Alert reader and Slate contributor Emily Yoffe writes to correct my too-short list of serial fabricators; she suggests USA Today’s Jack Kelley as a worthy addition. She also corrects my earlier assertion that no fabricator had ever interfered in an ongoing criminal investigation. Emily writes, “Jayson Blair came down to DC in the middle of the sniper shootings and started making stuff up about the investigation. … The prosecutors ended up having a press conference to denounce one Blair story as a total lie, but because they refused to say what was actually going on inside their office, the Times, for a time, took it as confirmation of Blair’s superpowers.”

I want to thank Emily for correcting my mistakes so promptly (does she do that to you, too?).

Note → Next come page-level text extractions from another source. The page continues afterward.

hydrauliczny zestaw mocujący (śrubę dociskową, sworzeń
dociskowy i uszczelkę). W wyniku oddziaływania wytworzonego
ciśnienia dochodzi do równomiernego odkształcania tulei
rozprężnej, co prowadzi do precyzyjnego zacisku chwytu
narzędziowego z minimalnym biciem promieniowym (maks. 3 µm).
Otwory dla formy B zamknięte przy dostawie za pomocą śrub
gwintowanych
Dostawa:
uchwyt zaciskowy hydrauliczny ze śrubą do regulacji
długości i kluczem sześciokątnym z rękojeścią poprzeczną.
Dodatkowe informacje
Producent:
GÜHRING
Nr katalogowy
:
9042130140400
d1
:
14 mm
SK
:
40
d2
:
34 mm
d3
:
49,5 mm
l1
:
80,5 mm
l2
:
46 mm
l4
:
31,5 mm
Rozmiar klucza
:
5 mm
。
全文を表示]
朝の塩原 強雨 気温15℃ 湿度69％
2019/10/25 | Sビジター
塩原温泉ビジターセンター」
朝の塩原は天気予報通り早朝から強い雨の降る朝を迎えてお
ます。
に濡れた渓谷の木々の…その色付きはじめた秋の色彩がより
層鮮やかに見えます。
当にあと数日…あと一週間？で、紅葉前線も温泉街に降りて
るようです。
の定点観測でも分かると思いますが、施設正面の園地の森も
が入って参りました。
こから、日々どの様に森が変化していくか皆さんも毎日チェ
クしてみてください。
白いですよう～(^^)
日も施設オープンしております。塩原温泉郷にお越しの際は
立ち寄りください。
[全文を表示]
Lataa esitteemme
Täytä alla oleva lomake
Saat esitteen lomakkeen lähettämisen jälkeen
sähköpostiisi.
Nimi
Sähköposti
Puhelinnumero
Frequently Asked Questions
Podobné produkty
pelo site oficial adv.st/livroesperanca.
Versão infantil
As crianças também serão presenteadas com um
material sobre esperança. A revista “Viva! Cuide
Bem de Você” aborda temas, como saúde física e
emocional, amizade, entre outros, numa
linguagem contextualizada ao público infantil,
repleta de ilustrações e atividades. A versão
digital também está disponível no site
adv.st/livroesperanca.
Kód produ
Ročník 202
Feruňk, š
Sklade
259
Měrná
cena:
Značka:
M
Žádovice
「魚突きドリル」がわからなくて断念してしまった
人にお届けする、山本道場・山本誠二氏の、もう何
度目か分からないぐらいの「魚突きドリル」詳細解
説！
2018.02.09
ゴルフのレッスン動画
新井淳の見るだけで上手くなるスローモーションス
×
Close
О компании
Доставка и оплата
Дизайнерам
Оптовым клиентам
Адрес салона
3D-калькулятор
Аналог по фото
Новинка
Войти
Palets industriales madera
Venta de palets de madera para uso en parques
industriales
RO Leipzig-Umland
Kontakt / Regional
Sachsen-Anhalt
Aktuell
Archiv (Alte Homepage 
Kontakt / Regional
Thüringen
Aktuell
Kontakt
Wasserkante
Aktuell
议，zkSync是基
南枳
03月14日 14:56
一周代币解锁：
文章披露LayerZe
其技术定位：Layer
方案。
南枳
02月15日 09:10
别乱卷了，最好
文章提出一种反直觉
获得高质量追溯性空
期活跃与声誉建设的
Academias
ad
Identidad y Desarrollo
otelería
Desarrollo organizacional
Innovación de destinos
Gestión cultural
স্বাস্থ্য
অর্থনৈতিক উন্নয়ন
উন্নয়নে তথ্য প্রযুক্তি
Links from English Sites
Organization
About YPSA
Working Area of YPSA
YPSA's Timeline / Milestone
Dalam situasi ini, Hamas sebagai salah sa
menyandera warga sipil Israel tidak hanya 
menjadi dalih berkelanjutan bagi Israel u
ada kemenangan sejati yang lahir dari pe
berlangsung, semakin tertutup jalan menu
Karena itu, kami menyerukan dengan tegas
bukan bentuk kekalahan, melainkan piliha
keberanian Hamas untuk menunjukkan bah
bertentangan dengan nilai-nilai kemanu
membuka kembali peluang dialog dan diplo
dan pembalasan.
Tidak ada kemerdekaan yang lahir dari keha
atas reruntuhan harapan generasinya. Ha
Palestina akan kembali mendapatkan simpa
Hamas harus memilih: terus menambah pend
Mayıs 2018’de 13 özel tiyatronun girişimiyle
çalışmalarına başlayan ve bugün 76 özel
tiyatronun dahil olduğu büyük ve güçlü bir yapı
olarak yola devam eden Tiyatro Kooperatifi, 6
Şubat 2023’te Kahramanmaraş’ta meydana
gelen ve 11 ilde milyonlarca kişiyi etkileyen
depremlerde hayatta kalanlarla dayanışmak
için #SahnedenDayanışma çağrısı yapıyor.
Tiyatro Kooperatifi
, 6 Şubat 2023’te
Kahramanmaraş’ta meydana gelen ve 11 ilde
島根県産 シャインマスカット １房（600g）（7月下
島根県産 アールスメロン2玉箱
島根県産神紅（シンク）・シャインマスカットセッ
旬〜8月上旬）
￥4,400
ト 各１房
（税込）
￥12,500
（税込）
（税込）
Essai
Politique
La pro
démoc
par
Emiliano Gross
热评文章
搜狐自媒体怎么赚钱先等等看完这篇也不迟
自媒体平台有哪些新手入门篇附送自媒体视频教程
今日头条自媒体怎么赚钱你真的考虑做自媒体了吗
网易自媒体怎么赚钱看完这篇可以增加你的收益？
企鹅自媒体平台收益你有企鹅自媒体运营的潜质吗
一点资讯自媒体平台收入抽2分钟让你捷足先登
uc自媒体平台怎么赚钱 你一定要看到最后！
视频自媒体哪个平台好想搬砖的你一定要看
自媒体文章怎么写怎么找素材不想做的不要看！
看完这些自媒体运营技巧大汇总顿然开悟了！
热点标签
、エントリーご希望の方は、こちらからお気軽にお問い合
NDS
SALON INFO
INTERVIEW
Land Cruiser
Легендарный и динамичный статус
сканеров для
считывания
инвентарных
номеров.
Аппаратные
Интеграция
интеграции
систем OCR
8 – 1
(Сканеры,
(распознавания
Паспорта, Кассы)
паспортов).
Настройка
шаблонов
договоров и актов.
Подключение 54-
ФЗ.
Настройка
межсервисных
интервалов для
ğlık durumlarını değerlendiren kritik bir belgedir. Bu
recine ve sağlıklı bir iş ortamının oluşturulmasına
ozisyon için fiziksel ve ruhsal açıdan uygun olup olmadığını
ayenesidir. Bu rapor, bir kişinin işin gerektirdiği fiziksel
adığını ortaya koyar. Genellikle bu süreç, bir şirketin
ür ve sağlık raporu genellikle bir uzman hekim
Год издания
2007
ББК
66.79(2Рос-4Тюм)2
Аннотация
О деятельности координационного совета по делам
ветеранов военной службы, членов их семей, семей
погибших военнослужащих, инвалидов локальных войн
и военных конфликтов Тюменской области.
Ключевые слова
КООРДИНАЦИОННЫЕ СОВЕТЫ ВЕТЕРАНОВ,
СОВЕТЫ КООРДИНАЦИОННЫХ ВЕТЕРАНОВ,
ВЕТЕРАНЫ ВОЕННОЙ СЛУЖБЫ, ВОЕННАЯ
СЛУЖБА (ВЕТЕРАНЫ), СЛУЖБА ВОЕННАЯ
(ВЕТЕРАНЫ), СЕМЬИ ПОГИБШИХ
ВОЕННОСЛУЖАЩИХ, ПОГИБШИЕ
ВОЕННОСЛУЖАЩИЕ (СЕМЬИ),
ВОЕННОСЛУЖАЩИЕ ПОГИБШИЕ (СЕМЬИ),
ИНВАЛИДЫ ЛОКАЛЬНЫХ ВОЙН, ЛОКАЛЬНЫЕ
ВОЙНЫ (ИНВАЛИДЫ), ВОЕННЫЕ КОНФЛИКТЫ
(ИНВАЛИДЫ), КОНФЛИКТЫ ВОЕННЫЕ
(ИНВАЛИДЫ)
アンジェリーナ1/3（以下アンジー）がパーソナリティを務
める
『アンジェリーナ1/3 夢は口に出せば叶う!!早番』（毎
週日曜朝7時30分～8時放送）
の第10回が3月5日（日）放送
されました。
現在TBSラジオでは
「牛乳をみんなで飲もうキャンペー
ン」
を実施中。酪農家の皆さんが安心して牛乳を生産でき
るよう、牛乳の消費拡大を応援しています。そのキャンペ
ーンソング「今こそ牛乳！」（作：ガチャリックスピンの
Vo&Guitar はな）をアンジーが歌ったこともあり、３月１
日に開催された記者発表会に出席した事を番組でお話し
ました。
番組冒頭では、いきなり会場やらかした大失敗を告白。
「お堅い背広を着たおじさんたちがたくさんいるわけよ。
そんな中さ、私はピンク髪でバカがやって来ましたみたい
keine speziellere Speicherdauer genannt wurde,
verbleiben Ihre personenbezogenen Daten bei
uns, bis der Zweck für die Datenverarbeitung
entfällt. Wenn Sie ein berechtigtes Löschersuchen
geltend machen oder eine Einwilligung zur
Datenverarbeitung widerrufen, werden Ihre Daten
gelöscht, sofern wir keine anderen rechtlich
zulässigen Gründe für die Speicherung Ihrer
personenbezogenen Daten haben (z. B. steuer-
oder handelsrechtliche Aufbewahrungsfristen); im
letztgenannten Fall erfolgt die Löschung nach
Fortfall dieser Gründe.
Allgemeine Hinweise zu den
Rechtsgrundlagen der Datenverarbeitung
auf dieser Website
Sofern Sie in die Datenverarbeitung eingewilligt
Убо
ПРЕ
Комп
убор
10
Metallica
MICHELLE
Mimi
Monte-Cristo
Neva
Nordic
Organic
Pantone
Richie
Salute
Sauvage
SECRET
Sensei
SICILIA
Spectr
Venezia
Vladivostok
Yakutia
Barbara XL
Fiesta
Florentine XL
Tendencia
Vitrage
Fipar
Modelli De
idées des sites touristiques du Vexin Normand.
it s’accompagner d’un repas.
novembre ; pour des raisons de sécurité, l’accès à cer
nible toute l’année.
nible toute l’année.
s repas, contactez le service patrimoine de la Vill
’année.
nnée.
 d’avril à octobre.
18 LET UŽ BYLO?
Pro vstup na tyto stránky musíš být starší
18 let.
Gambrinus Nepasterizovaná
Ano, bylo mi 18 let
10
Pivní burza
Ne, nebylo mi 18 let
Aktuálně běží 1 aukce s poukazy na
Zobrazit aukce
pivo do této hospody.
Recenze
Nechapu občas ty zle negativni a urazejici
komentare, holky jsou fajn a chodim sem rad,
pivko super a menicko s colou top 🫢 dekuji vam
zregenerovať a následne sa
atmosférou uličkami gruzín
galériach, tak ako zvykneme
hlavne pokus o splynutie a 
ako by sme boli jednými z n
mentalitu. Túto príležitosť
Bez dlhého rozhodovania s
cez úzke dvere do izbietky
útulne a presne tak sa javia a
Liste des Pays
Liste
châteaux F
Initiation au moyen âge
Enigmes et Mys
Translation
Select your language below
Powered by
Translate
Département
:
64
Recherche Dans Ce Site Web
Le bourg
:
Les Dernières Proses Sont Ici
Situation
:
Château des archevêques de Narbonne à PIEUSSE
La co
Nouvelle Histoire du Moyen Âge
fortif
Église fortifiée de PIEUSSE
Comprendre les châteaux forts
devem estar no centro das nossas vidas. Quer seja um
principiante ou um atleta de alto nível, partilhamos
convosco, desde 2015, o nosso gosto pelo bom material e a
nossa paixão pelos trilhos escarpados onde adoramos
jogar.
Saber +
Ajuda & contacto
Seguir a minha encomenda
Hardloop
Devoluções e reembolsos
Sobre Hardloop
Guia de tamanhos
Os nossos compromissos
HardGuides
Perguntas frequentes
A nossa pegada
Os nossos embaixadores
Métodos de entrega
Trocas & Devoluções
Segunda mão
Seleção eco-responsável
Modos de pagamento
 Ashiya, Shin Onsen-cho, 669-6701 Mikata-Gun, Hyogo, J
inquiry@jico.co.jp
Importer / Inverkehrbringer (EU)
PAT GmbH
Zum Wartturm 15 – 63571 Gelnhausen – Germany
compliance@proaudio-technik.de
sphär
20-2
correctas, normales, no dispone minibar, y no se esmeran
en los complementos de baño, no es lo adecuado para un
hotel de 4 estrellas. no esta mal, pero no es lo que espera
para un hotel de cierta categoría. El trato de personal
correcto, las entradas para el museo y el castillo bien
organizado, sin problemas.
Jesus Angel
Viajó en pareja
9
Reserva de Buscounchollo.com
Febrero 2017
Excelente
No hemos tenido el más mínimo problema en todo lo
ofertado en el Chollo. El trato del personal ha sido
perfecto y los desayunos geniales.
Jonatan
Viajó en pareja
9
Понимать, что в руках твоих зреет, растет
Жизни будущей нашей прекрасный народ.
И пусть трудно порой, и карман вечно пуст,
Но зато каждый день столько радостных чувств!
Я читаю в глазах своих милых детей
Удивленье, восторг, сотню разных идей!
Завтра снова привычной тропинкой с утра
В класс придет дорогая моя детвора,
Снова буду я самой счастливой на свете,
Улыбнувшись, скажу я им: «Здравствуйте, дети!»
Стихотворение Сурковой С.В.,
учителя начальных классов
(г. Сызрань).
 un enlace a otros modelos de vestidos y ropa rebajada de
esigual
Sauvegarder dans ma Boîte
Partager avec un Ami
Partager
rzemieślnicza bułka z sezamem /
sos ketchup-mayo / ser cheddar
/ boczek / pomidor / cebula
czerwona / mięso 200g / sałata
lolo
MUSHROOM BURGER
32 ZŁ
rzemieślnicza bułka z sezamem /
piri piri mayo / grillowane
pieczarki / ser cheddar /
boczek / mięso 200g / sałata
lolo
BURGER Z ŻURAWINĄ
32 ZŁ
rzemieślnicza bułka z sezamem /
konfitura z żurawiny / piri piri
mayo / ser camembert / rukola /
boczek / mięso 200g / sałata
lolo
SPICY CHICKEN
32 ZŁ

She also makes an interesting point about what could be Templeton’s undoing: “Don’t you think that Templeton laid his own trap when he used the name of a random homeless guy as the terrified homeless father of four?” Yes, using the name of an actual live person for a fictional character did seem dumb. On the other hand, do we really think that Templeton will get caught? Hasn’t David Simon made it abundantly clear that evil has triumphed at the Baltimore Sun? Templeton will probably end up winning the Pulitzer.

By the way, David, I’ve noticed very little commentary from you of late on the Sun subplot. Do you secretly love it and not want to share that fact with me?